DGCCRF: Is the evidence by questionnaire fair?
The Court of Cassation, in a judgment of 29 January 2025, took a position on the issue of the unfairness of employment by agents of the DGCCRF, standardized questionnaires limiting the freedom of response of interviewees.
The Court of Cassation, in a judgment of 29 January 2025, took a position on the issue of the unfairness of employment by agents of the DGCCRF, standardized questionnaires limiting the freedom of response of interviewees.
This judgment relates to an investigation conducted in 2016 by the Directorate General for Competition, Consumer Affairs and Fraud Prevention (DGCCRF), on the conditions of the merger of the Casino and Intermarché groups for the purpose of creating a joint centre, the Inca company, whose mission is to negotiate, exclusively, for its parent companies the conditions of purchase of the products and the conclusion of the annual agreement with certain suppliers. Following this investigation, the Minister of the Economy criticized them for having, by this operation, violated the provisions of Article L. 442-6, I, 2°, of the Commercial Code, in its version then applicable.
The companies under review accused the DGCCRF of having obtained evidence unfairly.
They thus considered that the use of pre-filled tables sent by the investigators to the suppliers was “not likely to favour a spontaneous response from the latter”, which meant that the investigators had imposed on the suppliers a constrained framework of responses which, by asking them to confirm the pre-established analysis incriminating the companies concerned and not favouring spontaneous statements on their part, constituted an unfair process of obtaining evidence in violation of Article 6 § 1 of the Convention for the Protection of Human Rights and Fundamental Freedoms and Article 9 of the Code of Civil Procedure, as well as the principle of loyalty in the administration of evidence.
To this the Court of Cassation responds in these terms:
“10. On the requests for additional information of August 3, 2016, the judgment held that the standardized tables, addressed to the suppliers of the companies prosecuted, were not intended to confirm the provisional conclusions of the investigators as to the existence of restrictive practices of competition, but to supplement them.
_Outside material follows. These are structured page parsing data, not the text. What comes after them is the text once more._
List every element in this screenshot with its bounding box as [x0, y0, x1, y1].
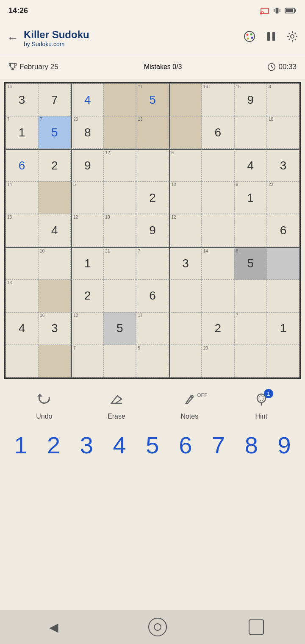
hint-button[interactable]: 1 Hint — [254, 392, 269, 420]
cell-r1-c6[interactable] — [169, 83, 202, 116]
cell-r8-c1[interactable]: 4 — [6, 312, 38, 345]
cell-r2-c8[interactable] — [234, 116, 267, 149]
cell-r7-c4[interactable] — [103, 280, 136, 312]
pause-button[interactable] — [266, 31, 276, 45]
cell-r9-c8[interactable] — [234, 345, 267, 378]
numpad-3[interactable]: 3 — [74, 431, 99, 459]
cell-r3-c8[interactable]: 4 — [234, 149, 267, 181]
cell-r1-c8[interactable]: 159 — [234, 83, 267, 116]
cell-r8-c2[interactable]: 163 — [38, 312, 71, 345]
cell-r8-c4[interactable]: 5 — [103, 312, 136, 345]
cell-r4-c4[interactable] — [103, 181, 136, 214]
cell-r6-c4[interactable]: 21 — [103, 247, 136, 280]
settings-button[interactable] — [286, 31, 298, 45]
cell-r9-c4[interactable] — [103, 345, 136, 378]
cell-r4-c9[interactable]: 22 — [267, 181, 299, 214]
undo-button[interactable]: Undo — [36, 392, 52, 420]
cell-r5-c1[interactable]: 13 — [6, 214, 38, 247]
cell-r1-c4[interactable] — [103, 83, 136, 116]
cell-r9-c5[interactable]: 5 — [136, 345, 169, 378]
cell-r4-c3[interactable]: 5 — [71, 181, 103, 214]
cell-r7-c2[interactable] — [38, 280, 71, 312]
back-nav-button[interactable]: ◀ — [41, 620, 67, 634]
cell-r5-c7[interactable] — [202, 214, 234, 247]
palette-button[interactable] — [243, 31, 256, 45]
cell-r8-c9[interactable]: 1 — [267, 312, 299, 345]
cell-r2-c3[interactable]: 208 — [71, 116, 103, 149]
erase-button[interactable]: Erase — [108, 392, 125, 420]
numpad-5[interactable]: 5 — [140, 431, 165, 459]
cell-r8-c6[interactable] — [169, 312, 202, 345]
cell-r2-c6[interactable] — [169, 116, 202, 149]
numpad-7[interactable]: 7 — [205, 431, 231, 459]
cell-r6-c9[interactable] — [267, 247, 299, 280]
cell-r3-c6[interactable]: 6 — [169, 149, 202, 181]
cell-r4-c2[interactable] — [38, 181, 71, 214]
cell-r2-c2[interactable]: 75 — [38, 116, 71, 149]
numpad-6[interactable]: 6 — [173, 431, 198, 459]
cell-r5-c8[interactable] — [234, 214, 267, 247]
notes-button[interactable]: OFF Notes — [180, 392, 198, 420]
cell-r5-c5[interactable]: 9 — [136, 214, 169, 247]
cell-r4-c7[interactable] — [202, 181, 234, 214]
numpad-9[interactable]: 9 — [272, 431, 297, 459]
cell-r7-c6[interactable] — [169, 280, 202, 312]
cell-r3-c7[interactable] — [202, 149, 234, 181]
cell-r7-c8[interactable] — [234, 280, 267, 312]
numpad-1[interactable]: 1 — [8, 431, 33, 459]
cell-r8-c5[interactable]: 17 — [136, 312, 169, 345]
recents-nav-button[interactable] — [249, 619, 264, 635]
cell-r2-c5[interactable]: 13 — [136, 116, 169, 149]
cell-r5-c4[interactable]: 10 — [103, 214, 136, 247]
cell-r4-c1[interactable]: 14 — [6, 181, 38, 214]
cell-r4-c5[interactable]: 2 — [136, 181, 169, 214]
cell-r3-c2[interactable]: 2 — [38, 149, 71, 181]
cell-r2-c1[interactable]: 71 — [6, 116, 38, 149]
cell-r6-c7[interactable]: 14 — [202, 247, 234, 280]
cell-r6-c6[interactable]: 3 — [169, 247, 202, 280]
cell-r7-c5[interactable]: 6 — [136, 280, 169, 312]
cell-r3-c5[interactable] — [136, 149, 169, 181]
cell-r6-c5[interactable]: 7 — [136, 247, 169, 280]
numpad-2[interactable]: 2 — [41, 431, 67, 459]
cell-r6-c3[interactable]: 1 — [71, 247, 103, 280]
cell-r1-c2[interactable]: 7 — [38, 83, 71, 116]
cell-r9-c3[interactable]: 7 — [71, 345, 103, 378]
numpad-4[interactable]: 4 — [107, 431, 132, 459]
home-nav-button[interactable] — [148, 618, 167, 636]
cell-r5-c9[interactable]: 6 — [267, 214, 299, 247]
cell-r2-c4[interactable] — [103, 116, 136, 149]
numpad-8[interactable]: 8 — [238, 431, 264, 459]
cell-r3-c3[interactable]: 9 — [71, 149, 103, 181]
cell-r8-c7[interactable]: 2 — [202, 312, 234, 345]
cell-r1-c3[interactable]: 4 — [71, 83, 103, 116]
cell-r7-c1[interactable]: 13 — [6, 280, 38, 312]
cell-r9-c1[interactable] — [6, 345, 38, 378]
back-button[interactable]: ← — [7, 31, 19, 45]
cell-r7-c9[interactable] — [267, 280, 299, 312]
cell-r8-c8[interactable]: 7 — [234, 312, 267, 345]
cell-r9-c2[interactable] — [38, 345, 71, 378]
cell-r1-c5[interactable]: 115 — [136, 83, 169, 116]
cell-r8-c3[interactable]: 12 — [71, 312, 103, 345]
cell-r2-c7[interactable]: 6 — [202, 116, 234, 149]
cell-r9-c6[interactable] — [169, 345, 202, 378]
cell-r4-c8[interactable]: 91 — [234, 181, 267, 214]
cell-r2-c9[interactable]: 10 — [267, 116, 299, 149]
cell-r6-c2[interactable]: 10 — [38, 247, 71, 280]
cell-r4-c6[interactable]: 10 — [169, 181, 202, 214]
cell-r1-c1[interactable]: 163 — [6, 83, 38, 116]
cell-r7-c3[interactable]: 2 — [71, 280, 103, 312]
cell-r9-c9[interactable] — [267, 345, 299, 378]
cell-r1-c7[interactable]: 16 — [202, 83, 234, 116]
cell-r6-c8[interactable]: 85 — [234, 247, 267, 280]
cell-r7-c7[interactable] — [202, 280, 234, 312]
cell-r5-c3[interactable]: 12 — [71, 214, 103, 247]
cell-r6-c1[interactable] — [6, 247, 38, 280]
cell-r5-c6[interactable]: 12 — [169, 214, 202, 247]
cell-r3-c9[interactable]: 3 — [267, 149, 299, 181]
cell-r1-c9[interactable]: 8 — [267, 83, 299, 116]
cell-r3-c1[interactable]: 6 — [6, 149, 38, 181]
cell-r9-c7[interactable]: 20 — [202, 345, 234, 378]
cell-r3-c4[interactable]: 12 — [103, 149, 136, 181]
It notes that these tables have been variously filled in, some having been the subject of a brief confirmation by the recovery of the pre-filled elements by the administration, while others have given rise to many clarifications and corrections, and deduces that their recipients, who, by virtue of their belonging to large multinational groups, were particularly well informed and able to measure the stakes of the procedure, retained all their freedom of response. The judgment adds that the process thus described was transparent and that the elements collected were therefore not affected by any disloyalty.
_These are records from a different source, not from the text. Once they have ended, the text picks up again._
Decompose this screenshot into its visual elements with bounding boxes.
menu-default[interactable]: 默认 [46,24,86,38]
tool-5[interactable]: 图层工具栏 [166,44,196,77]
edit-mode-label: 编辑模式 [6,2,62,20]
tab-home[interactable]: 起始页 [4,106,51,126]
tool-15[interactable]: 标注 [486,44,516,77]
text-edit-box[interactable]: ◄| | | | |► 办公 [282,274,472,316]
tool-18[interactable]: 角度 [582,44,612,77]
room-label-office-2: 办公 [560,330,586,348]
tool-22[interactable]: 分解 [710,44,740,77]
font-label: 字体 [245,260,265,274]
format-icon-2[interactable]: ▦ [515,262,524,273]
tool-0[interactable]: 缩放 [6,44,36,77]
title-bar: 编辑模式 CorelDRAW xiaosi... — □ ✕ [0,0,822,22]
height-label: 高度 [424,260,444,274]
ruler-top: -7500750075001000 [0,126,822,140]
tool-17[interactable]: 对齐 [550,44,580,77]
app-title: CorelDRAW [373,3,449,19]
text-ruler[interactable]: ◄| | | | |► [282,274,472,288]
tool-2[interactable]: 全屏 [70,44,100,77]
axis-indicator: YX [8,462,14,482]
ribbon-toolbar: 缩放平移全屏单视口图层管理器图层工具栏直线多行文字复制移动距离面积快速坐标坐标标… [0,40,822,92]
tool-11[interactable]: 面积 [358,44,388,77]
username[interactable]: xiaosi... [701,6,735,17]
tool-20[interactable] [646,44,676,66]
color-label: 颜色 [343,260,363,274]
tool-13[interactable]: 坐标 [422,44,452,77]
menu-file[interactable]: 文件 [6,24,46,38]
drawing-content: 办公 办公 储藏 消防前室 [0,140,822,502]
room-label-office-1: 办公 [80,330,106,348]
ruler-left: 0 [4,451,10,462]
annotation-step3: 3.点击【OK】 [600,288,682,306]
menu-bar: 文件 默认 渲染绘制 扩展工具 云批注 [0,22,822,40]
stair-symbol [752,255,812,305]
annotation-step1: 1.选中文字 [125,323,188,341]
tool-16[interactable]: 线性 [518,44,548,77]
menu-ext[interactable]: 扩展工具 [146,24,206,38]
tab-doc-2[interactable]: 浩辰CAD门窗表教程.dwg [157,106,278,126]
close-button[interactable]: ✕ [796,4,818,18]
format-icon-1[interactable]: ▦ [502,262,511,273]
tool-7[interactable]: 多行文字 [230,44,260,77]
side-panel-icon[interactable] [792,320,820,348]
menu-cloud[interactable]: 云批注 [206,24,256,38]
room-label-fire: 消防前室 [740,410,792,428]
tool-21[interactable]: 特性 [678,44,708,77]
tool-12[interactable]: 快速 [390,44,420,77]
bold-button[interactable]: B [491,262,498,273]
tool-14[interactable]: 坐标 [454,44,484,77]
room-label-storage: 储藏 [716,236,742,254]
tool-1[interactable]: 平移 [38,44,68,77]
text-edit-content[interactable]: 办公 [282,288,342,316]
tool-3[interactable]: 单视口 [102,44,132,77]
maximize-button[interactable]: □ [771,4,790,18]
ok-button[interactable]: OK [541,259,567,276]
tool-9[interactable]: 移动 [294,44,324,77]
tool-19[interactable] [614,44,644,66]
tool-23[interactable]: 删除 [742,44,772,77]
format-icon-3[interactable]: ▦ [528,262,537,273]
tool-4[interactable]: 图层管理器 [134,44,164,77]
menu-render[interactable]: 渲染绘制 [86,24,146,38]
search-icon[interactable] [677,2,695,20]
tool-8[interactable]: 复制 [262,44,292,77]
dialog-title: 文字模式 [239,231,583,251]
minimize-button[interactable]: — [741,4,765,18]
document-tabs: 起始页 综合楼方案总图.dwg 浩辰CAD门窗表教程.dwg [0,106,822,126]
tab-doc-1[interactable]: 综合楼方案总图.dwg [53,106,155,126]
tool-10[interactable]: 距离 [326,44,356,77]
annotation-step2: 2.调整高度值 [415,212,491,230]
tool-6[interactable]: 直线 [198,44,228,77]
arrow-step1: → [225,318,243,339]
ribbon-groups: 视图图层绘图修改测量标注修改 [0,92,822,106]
11. On the December 2016 hearings, the judgment notes that while the investigation was very advanced, the agents of the DGCCRF once again submitted their analysis of the practices in question to the suppliers concerned. It considers that this process is not in itself reprehensible since the investigators’ assertions were based on a reading of objective elements, that the suppliers’ responses were clearly distinguished and that the latter had again demonstrated their ability to respond freely, contradicting, if necessary, their interlocutor or stressing their inability to comment on the indications thus submitted to their assessment. The judgment adds that the process was transparent and the answers were freely given. He deduces the absence of any disloyalty from this method of obtaining evidence.
12. In the state of these sovereign findings and assessments, the Court of Appeal was able to hold that the agents of the DGCCRF had not used an unfair process to obtain the documents produced by the Minister in charge of the economy.
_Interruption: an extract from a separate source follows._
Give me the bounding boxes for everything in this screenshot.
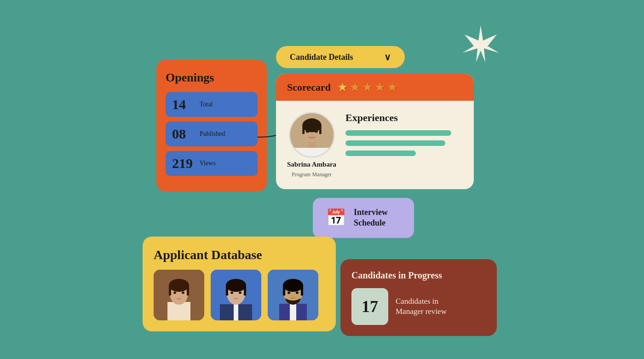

It is interesting to note that the Court, in order to rule out disloyalty, notes the status of informed persons of the interviewees, due to the functions carried out in large distribution groups, by deducing their ability to detach themselves from the direction given by the DGCCRF in their questions. We can therefore very seriously question the admissibility of such evidence if this type of questionnaire was used for consumers for example.
It is also notable that the judgment highlights the contradiction brought to the conclusions of the DGCCRF, whose objectivity is noted, by some interviewees to characterize the absence of constraint. It would therefore be legitimate to question the admissibility of reports based on the line of argument drawn by the agents, which would also show a lack of objectivity and the personal interpretation of the latter.
In conclusion, while this judgment validates the technique used by the DGCCRF through the use of standardized question tables, it also sets out the acceptable limits, wary of respect for the rights of the defence and the fairness of the evidence.